Виктор даже к завтраку одевался как на праздник, имел слабость быть барином, курил мало, но - дорогие сигареты. Был неотразим: темно-серый костюм, черная рубашка, строгий, в цвет костюма, галстук, итальянские туфли... И, вообще, Шахов резко отличался от "типичных представителей" богемы, предпочитавших мятые "техасы" (джинсы - позже, позже), кеды и толстые свитера под горло.
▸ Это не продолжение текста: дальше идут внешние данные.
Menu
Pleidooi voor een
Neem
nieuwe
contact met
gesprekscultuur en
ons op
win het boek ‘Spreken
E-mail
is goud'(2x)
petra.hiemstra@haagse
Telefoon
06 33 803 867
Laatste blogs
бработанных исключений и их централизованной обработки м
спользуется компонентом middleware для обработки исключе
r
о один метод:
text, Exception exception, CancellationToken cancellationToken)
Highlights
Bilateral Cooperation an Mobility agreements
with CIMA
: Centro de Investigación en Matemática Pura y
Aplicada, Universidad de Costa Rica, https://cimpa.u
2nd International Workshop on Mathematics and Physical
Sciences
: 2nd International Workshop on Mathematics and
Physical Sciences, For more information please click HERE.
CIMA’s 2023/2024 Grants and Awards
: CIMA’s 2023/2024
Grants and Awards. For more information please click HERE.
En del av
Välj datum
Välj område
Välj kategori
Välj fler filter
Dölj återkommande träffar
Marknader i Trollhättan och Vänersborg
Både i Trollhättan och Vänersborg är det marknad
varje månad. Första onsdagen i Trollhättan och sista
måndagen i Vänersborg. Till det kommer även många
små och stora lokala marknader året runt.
Его скорее можно было принять за преуспевающего доцента-технаря, нежели за оппозиционера-антисоветчика.
"Душечка моя", - говорил он Марине без тени иронии.
Марина часто машинально поминала мужа с глаголом прошедшего времени, "был, была, было, были", как почившего: не могла снова представить его в зековском одеянии, оплакивала его мысленно на несуществующей могилке: так и представляла бугорок с простым крестом, себя в черном, хмурых заплаканных детей и небо в сизых тучах, сырость, хлад. Собственно говоря, она и жалела не Виктора, а себя и детей - и в этом была права, ибо время наступило хищное, исчез покой из жизни, не стало ни работы, ни государственной защиты от неприятностей. Многие бывшие друзья необычайно быстро американизировались, оевропеились, завели фирмы и фирмочки, стали употреблять поговорки типа "деньги счет любят", "копейка рупь бережет", "дружба дружбой, а табачок врозь". Все бы ничего, но практицизм был какой-то односторонний: например, продавщица в супермаркете "Шик-Модерн" получала жалкие гроши, но, палимая страхом безработицы, целый день натужно щерила зубы, пытаясь изобразить голливудскую улыбку, и работала без выходных, как будто делала снаряды "для фронта, для победы", а не торговала севрюжной нарезкой с душком и водкой "Смирнофф" и "Петрофф", которую разливали в подвале на Покровке две старухи-пенсионерки без пенсии и три хохла без документов. Впрочем, продавщица, как и в советские времена, безбожно обвешивала и обсчитывала.
* * *
Марина не понимала происшедшего: первый-то срок мужа выждала спокойно, понимая, что иначе и быть не могло, все складывалось соразмерно. Одно время даже готовилась к отъезду за границу (многих изгоняли из СССР, разжижая на следствии субъективный бунт негативным протестом) - предполагалось, что и Виктора Шахова сразу после отсидки попросят "вон": разрешат выехать по какому-нибудь приглашению и не пустят обратно. К счастью или сожалению, Шахов не вошел в списки перспективных "изгоев".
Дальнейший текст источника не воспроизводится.